We tested whether our findings reflected binding of the nuclear proteins homez and hmx2, as previous bioinformatic analyses suggest that the G-allele of rs1344706 creates binding sites for these transcription factors (3). However, even when present at a 100-fold excess, competitor oliogonucleotides for the consensus binding sequences of these proteins failed to prevent binding to the 50 nucleotide sequence containing (the G-allele of) rs1344706 (Supplementary Figure S2), strongly suggesting that these are not the specific bound proteins. The identity of the nuclear protein(s) that binds to sequence containing rs1344706 is therefore, at present, unknown.
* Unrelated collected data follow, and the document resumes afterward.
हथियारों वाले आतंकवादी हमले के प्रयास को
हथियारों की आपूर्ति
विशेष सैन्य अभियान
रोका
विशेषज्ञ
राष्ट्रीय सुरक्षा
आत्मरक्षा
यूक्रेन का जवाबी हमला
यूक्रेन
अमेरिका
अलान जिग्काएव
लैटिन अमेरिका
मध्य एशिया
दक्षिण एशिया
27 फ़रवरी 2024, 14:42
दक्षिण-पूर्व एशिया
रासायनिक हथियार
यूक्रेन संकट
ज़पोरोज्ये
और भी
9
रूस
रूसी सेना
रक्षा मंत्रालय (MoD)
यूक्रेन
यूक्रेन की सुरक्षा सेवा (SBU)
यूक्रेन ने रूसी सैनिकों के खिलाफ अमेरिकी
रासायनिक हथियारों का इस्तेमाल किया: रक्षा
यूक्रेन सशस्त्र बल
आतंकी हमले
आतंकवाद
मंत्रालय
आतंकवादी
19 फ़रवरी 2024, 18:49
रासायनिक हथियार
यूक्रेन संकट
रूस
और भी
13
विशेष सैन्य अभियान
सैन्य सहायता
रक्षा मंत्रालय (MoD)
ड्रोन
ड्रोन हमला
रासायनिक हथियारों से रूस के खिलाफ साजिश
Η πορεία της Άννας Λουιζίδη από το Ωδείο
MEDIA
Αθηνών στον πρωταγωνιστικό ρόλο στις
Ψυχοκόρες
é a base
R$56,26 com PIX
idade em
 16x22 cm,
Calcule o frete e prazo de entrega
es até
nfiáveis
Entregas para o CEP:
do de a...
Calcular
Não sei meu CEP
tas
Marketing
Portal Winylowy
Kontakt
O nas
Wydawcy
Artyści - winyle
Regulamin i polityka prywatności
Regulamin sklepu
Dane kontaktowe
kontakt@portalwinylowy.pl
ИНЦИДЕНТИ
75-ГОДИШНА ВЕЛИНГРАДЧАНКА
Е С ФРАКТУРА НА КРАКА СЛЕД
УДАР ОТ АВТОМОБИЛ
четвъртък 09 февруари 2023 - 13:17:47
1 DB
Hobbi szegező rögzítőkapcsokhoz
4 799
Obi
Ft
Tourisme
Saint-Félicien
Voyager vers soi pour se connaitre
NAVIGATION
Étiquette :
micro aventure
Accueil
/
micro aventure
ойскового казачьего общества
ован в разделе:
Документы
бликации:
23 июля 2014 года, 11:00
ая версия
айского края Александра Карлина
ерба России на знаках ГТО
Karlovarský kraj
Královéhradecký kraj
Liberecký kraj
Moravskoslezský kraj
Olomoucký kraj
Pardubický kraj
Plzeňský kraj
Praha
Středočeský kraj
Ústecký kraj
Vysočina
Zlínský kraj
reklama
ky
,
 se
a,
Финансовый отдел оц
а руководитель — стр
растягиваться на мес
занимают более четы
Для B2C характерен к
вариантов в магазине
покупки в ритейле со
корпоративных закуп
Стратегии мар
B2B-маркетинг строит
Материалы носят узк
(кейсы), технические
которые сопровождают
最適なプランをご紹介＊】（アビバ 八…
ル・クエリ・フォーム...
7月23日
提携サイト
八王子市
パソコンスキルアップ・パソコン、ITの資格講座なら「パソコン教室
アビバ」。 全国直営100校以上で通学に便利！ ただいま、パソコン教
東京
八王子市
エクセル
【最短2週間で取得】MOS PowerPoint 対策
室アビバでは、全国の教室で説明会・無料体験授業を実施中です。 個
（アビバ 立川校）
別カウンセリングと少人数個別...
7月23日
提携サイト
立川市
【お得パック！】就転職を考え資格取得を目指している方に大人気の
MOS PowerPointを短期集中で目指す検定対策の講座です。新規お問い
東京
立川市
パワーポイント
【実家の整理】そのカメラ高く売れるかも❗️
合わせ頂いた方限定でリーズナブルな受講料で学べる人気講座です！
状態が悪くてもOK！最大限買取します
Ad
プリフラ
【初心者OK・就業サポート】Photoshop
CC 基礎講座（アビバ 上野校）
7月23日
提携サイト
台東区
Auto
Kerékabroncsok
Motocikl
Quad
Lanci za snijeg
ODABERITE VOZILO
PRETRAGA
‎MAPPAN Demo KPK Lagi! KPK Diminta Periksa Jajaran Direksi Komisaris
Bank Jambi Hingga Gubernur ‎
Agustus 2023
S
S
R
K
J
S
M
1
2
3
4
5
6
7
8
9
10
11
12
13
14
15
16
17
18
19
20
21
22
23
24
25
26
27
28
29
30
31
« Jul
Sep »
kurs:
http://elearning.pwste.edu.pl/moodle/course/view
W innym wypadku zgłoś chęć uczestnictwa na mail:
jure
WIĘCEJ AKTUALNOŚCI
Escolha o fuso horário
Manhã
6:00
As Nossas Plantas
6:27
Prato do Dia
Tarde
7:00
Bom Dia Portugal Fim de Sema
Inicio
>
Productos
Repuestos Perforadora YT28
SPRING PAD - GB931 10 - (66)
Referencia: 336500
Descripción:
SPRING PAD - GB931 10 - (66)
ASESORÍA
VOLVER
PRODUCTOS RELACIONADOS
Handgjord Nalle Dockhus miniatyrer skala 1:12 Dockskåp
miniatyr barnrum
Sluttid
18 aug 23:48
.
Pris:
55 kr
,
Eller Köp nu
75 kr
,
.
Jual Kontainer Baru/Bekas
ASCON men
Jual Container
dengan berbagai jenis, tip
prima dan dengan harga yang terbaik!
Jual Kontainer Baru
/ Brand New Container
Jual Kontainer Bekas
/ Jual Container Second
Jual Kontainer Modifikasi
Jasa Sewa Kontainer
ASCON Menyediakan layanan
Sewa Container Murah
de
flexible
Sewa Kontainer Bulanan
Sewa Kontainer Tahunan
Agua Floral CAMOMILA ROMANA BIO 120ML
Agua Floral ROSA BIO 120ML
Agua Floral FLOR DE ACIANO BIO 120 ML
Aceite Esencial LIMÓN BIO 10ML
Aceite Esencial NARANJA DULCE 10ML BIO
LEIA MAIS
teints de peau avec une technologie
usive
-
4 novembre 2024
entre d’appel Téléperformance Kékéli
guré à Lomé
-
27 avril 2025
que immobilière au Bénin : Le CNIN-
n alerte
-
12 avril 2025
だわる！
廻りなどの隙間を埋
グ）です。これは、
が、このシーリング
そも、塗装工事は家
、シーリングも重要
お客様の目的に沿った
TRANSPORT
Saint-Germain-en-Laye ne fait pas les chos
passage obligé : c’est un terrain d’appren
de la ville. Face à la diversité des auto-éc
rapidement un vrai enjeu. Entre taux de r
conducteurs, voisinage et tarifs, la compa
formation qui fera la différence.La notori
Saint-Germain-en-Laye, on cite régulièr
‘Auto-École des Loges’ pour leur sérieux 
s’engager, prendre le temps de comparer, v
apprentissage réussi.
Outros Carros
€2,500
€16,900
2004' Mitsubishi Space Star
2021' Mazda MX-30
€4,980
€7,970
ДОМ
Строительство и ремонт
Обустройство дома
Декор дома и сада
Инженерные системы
This study establishes rs1344706 as a functional polymorphism, with potential effects on ZNF804A expression through altered DNA-protein interactions. The identification of the bound protein and its temporal and cellular co-expression with ZNF804A would be valuable in determining the circumstances under which rs1344706 is active, as cis-effects on ZNF804A expression are known to differ between brain regions (8). Reporter gene assays of rs1344706 are also now warranted as a means of addressing the specific effect of the rs1344706 risk allele on ZNF804A expression (i.e. up- or down- regulation). While our data do not exclude the possibility of other functional variants in ZNF804A, they provide functional legitimacy for rs1344706 as a locus with direct effects on schizophrenia risk, and therefore experimental support for the view that variants promoting susceptibility to psychiatric disorders need not be in protein coding sequence.